ResearchBlogging.orgTHE MICROVIRUSES are positive-strand DNA viruses with very small genomes, typified by ΦX174 with 5,400 base pairs and nine genes. Cramming this many genes into that short a sequence requires overlapping reading frames, with gene B contained inside gene A, and gene E contained inside gene D.1 These nested genes are frame-shifted compared to the gene that contains them.

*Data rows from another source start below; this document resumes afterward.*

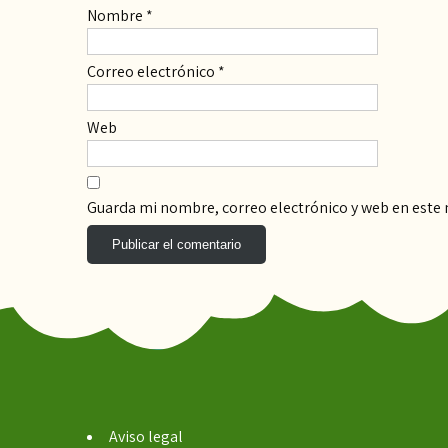
Nombre
*
Correo electrónico
*
Web
Guarda mi nombre, correo electrónico y web en este
Aviso legal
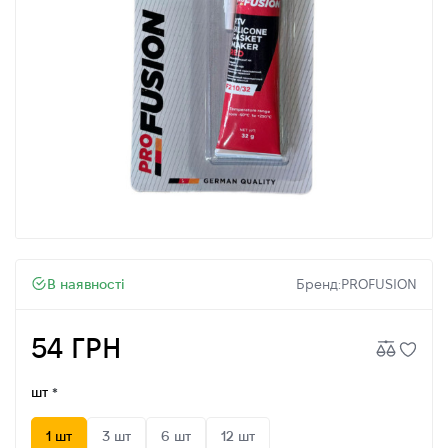
В наявності
Бренд:
PROFUSION
54 ГРН
шт
1 шт
3 шт
6 шт
12 шт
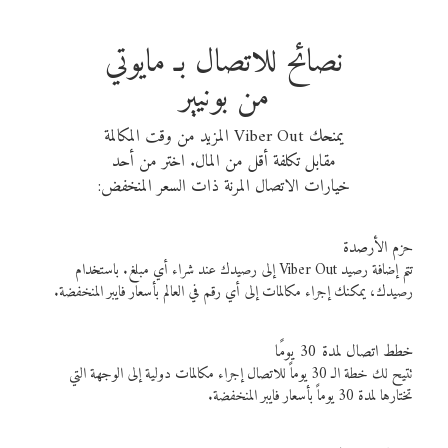
نصائح للاتصال بـ مايوتي
من بونيير
يمنحك Viber Out المزيد من وقت المكالمة
مقابل تكلفة أقل من المال. اختر من أحد
خيارات الاتصال المرنة ذات السعر المنخفض:
حزم الأرصدة
تتم إضافة رصيد Viber Out إلى رصيدك عند شراء أي مبلغ. باستخدام
رصيدك، يمكنك إجراء مكالمات إلى أي رقم في العالم بأسعار فايبر المنخفضة.
خطط اتصال لمدة 30 يومًا
تتيح لك خطة الـ 30 يوماً للاتصال إجراء مكالمات دولية إلى الوجهة التي
تختارها لمدة 30 يوماً بأسعار فايبر المنخفضة.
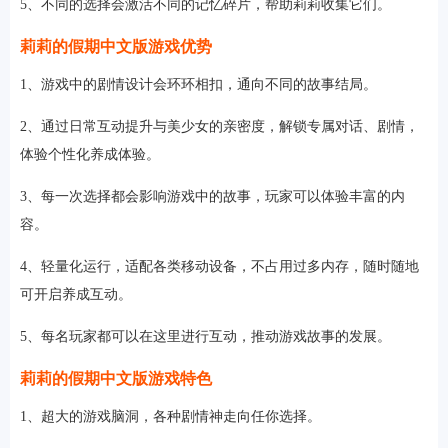
5、不同的选择会激活不同的记忆碎片，帮助莉莉收集它们。
莉莉的假期中文版游戏优势
1、游戏中的剧情设计会环环相扣，通向不同的故事结局。
2、通过日常互动提升与美少女的亲密度，解锁专属对话、剧情，
体验个性化养成体验。
3、每一次选择都会影响游戏中的故事，玩家可以体验丰富的内
容。
4、轻量化运行，适配各类移动设备，不占用过多内存，随时随地
可开启养成互动。
5、每名玩家都可以在这里进行互动，推动游戏故事的发展。
莉莉的假期中文版游戏特色
1、超大的游戏脑洞，各种剧情神走向任你选择。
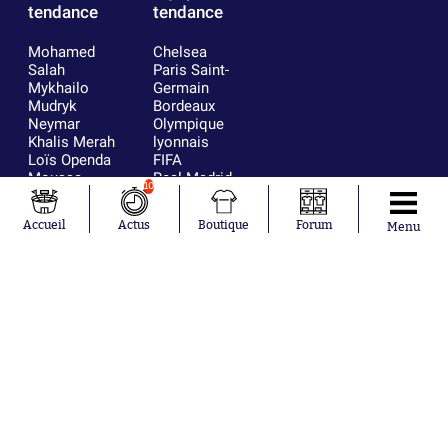
tendance
tendance
Mohamed
Chelsea
Salah
Paris Saint-
Mykhailo
Germain
Mudryk
Bordeaux
Neymar
Olympique
Khalis Merah
lyonnais
Loïs Openda
FIFA
Moussa
Real Madrid
10
Niakhaté
RC Strasbourg
Nicolás
AC Milan
Accueil
Actus
Boutique
Forum
Menu
Tagliafico
France
Pavel Šulc
RC Lens
Josh Maja
Gauthier Hein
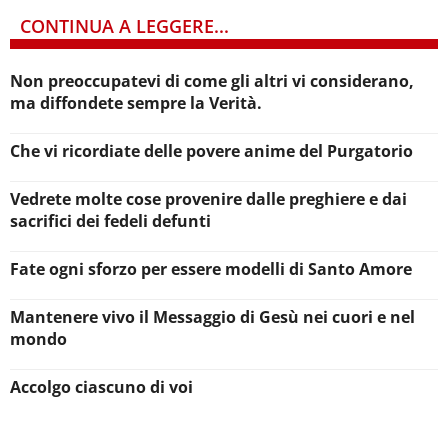
CONTINUA A LEGGERE...
Non preoccupatevi di come gli altri vi considerano,
ma diffondete sempre la Verità.
Che vi ricordiate delle povere anime del Purgatorio
Vedrete molte cose provenire dalle preghiere e dai
sacrifici dei fedeli defunti
Fate ogni sforzo per essere modelli di Santo Amore
Mantenere vivo il Messaggio di Gesù nei cuori e nel
mondo
Accolgo ciascuno di voi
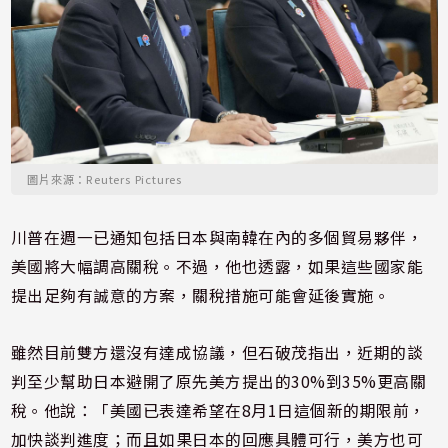
圖片來源：Reuters Pictures
川普在週一已通知包括日本與南韓在內的多個貿易夥伴，
美國將大幅調高關稅。不過，他也透露，如果這些國家能
提出足夠有誠意的方案，關稅措施可能會延後實施。
雖然目前雙方還沒有達成協議，但石破茂指出，近期的談
判至少幫助日本避開了原先美方提出的30%到35%更高關
稅。他說：「美國已表達希望在8月1日這個新的期限前，
加快談判進度；而且如果日本的回應具體可行，美方也可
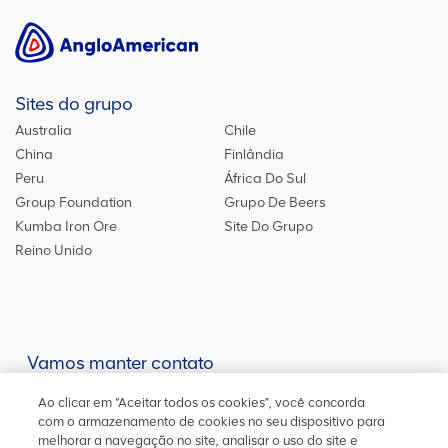
Sites do grupo
Australia
Chile
China
Finlândia
Peru
África Do Sul
Group Foundation
Grupo De Beers
Kumba Iron Ore
Site Do Grupo
Reino Unido
Vamos manter contato
Mantenha-se atualizado em nossas redes sociais ou entre em
Ao clicar em “Aceitar todos os cookies”, você concorda
contato
conosco
para outras informações
com o armazenamento de cookies no seu dispositivo para
melhorar a navegação no site, analisar o uso do site e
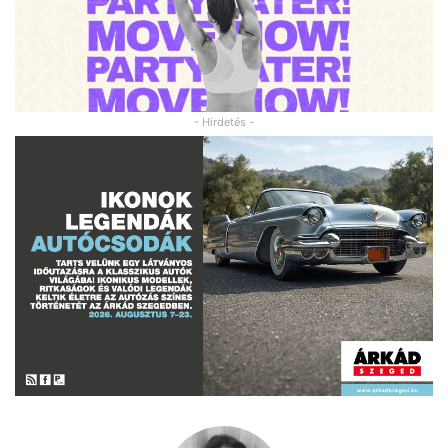
- Hirdetés -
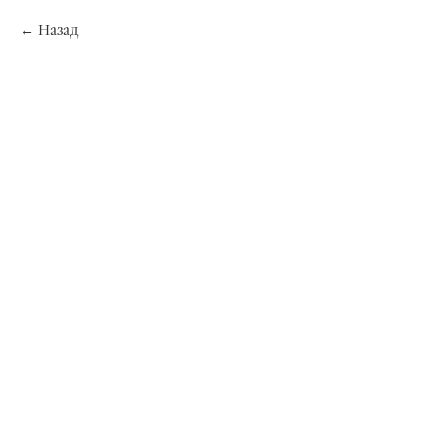
Назад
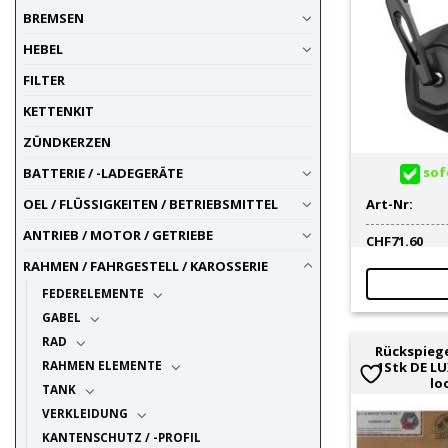
STR8
8
BREMSEN
TNT RACING
38
HEBEL
TUNR
4
FILTER
UP ACCESSORY
10
UP SPARE PARTS
2
KETTENKIT
ZÜNDKERZEN
sofo
BATTERIE / -LADEGERÄTE
Art-Nr:
OEL / FLÜSSIGKEITEN / BETRIEBSMITTEL
ANTRIEB / MOTOR / GETRIEBE
CHF
71.60
RAHMEN / FAHRGESTELL / KAROSSERIE
FEDERELEMENTE
GABEL
RAD
Rückspiege
RAHMEN ELEMENTE
1Stk DE LU
lo
TANK
VERKLEIDUNG
KANTENSCHUTZ / -PROFIL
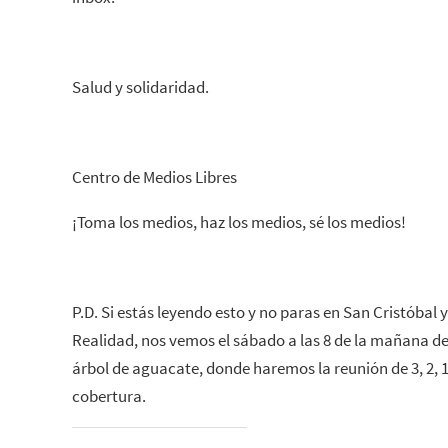
Salud y solidaridad.
Centro de Medios Libres
¡Toma los medios, haz los medios, sé los medios!
P.D. Si estás leyendo esto y no paras en San Cristóbal 
Realidad, nos vemos el sábado a las 8 de la mañana de
árbol de aguacate, donde haremos la reunión de 3, 2, 1
cobertura.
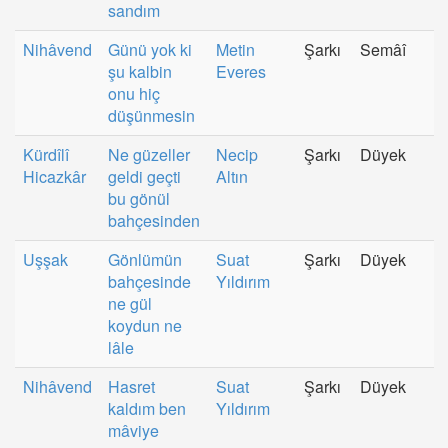
sandım
Nihâvend
Günü yok ki
Metin
Şarkı
Semâî
şu kalbin
Everes
onu hiç
düşünmesin
Kürdîlî
Ne güzeller
Necip
Şarkı
Düyek
Hicazkâr
geldi geçti
Altın
bu gönül
bahçesinden
Uşşak
Gönlümün
Suat
Şarkı
Düyek
bahçesinde
Yıldırım
ne gül
koydun ne
lâle
Nihâvend
Hasret
Suat
Şarkı
Düyek
kaldım ben
Yıldırım
mâviye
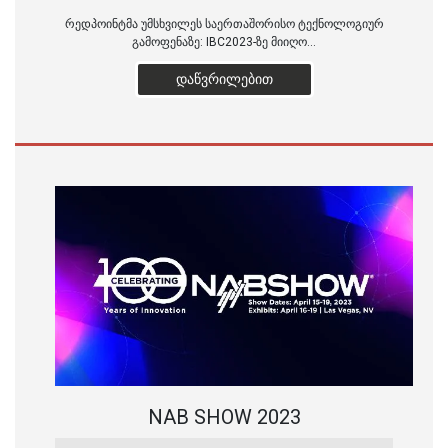
რედპოინტმა უმსხვილეს საერთაშორისო ტექნოლოგიურ
გამოფენაზე: IBC2023-ზე მიიღო...
ᲓᲐᲬᲕᲠᲘᲚᲔᲑᲘᲗ
NAB SHOW 2023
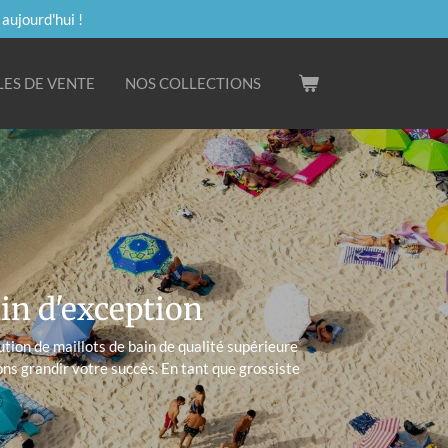
ujourd'hui !
ES DE VENTE
NOS COLLECTIONS
ain d'exception
ution de maillots de bain de qualité supérieure
ons grandir votre succès. En tant que grossiste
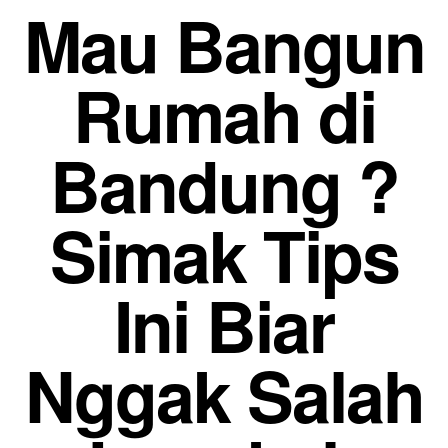
Mau Bangun
Rumah di
Bandung ?
Simak Tips
Ini Biar
Nggak Salah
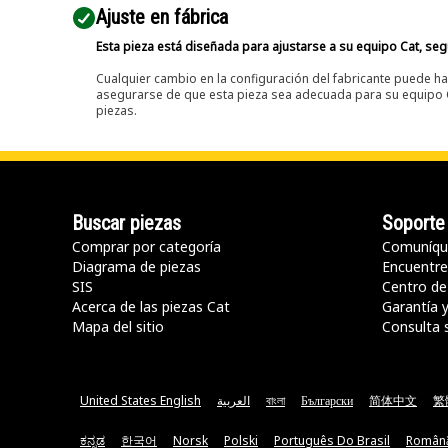
Ajuste en fábrica
Esta pieza está diseñada para ajustarse a su equipo Cat, segú
Cualquier cambio en la configuración del fabricante puede hac
asegurarse de que esta pieza sea adecuada para su equipo Ca
piezas.
Buscar piezas
Soporte
Comprar por categoría
Comuníqu
Diagrama de piezas
Encuentre 
SIS
Centro de
Acerca de las piezas Cat
Garantía 
Mapa del sitio
Consulta 
United States English
العربية
বাংলা
Български
简体中文
繁
ಕನ್ನಡ
한국어
Norsk
Polski
Português Do Brasil
Român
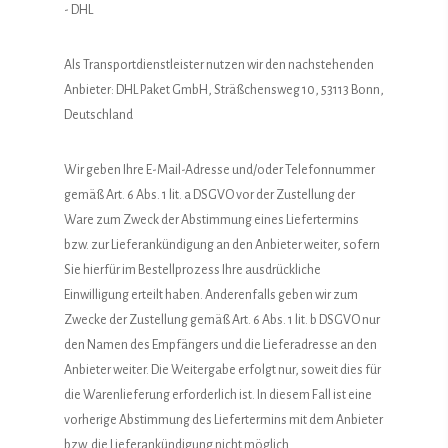
- DHL
Als Transportdienstleister nutzen wir den nachstehenden
Anbieter: DHL Paket GmbH, Sträßchensweg 10, 53113 Bonn,
Deutschland
Wir geben Ihre E-Mail-Adresse und/oder Telefonnummer
gemäß Art. 6 Abs. 1 lit. a DSGVO vor der Zustellung der
Ware zum Zweck der Abstimmung eines Liefertermins
bzw. zur Lieferankündigung an den Anbieter weiter, sofern
Sie hierfür im Bestellprozess Ihre ausdrückliche
Einwilligung erteilt haben. Anderenfalls geben wir zum
Zwecke der Zustellung gemäß Art. 6 Abs. 1 lit. b DSGVO nur
den Namen des Empfängers und die Lieferadresse an den
Anbieter weiter. Die Weitergabe erfolgt nur, soweit dies für
die Warenlieferung erforderlich ist. In diesem Fall ist eine
vorherige Abstimmung des Liefertermins mit dem Anbieter
bzw. die Lieferankündigung nicht möglich.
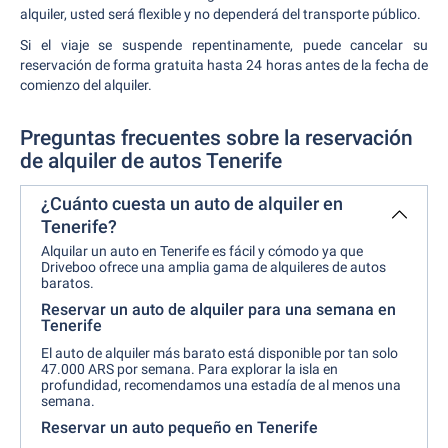
alquiler, usted será flexible y no dependerá del transporte público.
Si el viaje se suspende repentinamente, puede cancelar su
reservación de forma gratuita hasta 24 horas antes de la fecha de
comienzo del alquiler.
Preguntas frecuentes sobre la reservación
de alquiler de autos Tenerife
¿Cuánto cuesta un auto de alquiler en
Tenerife?
Alquilar un auto en Tenerife es fácil y cómodo ya que
Driveboo ofrece una amplia gama de alquileres de autos
baratos.
Reservar un auto de alquiler para una semana en
Tenerife
El auto de alquiler más barato está disponible por tan solo
47.000 ARS por semana. Para explorar la isla en
profundidad, recomendamos una estadía de al menos una
semana.
Reservar un auto pequeño en Tenerife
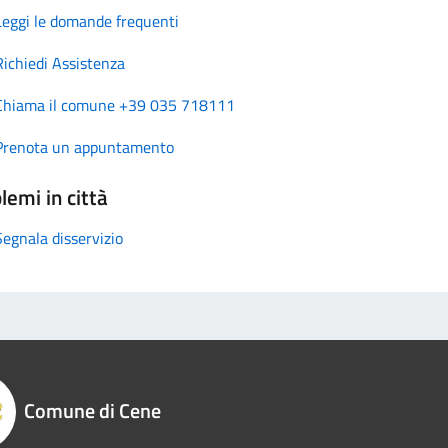
Leggi le domande frequenti
Richiedi Assistenza
Chiama il comune +39 035 718111
Prenota un appuntamento
lemi in città
Segnala disservizio
Comune di Cene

Procapsid assembly occurs by a shell of F protein pentamers interspersed with G spike proteins assembling with the aid of external scaffolding protein D tetramer and internal scaffolding protein B. Scaffolding protein B is absolutely required for procapsid assembly. Chen and coworkers have removed this requirement by selecting for sequential mutations that reduce and finally eliminate viral dependence upon protein B.2

Since B is contained within protein A, the researchers could not proceed as usual by completely deleting the B gene. Instead, it was silenced with the introduction of a stop codon causing early termination of gene transcription. This NullB mutant was then grown in the presence of progressively shorter exogenous B protein. The first mutant used could be truncated significantly since the first 40% of the B protein is unordered, and the first 53 amino acids can be eliminated with cold-sensitivity as the only detrimental result. Culture in the presence of this truncated protein resulted in selection in generation 1 for a mutation in the external scaffolding protein allowing growth at 28°C. The B gene was then further truncated, by a total of 58 amino acids. Another round of selection favored two mutations in generation 2, one in the packaging protein A and the other in H protein, enabling easier protein incorporation. In the next round of selection the B protein was truncated by 67 amino acids. This favored selection for up-regulation of the external scaffolding protein. The result was a decrease in lag phase before virion formation in generation 3.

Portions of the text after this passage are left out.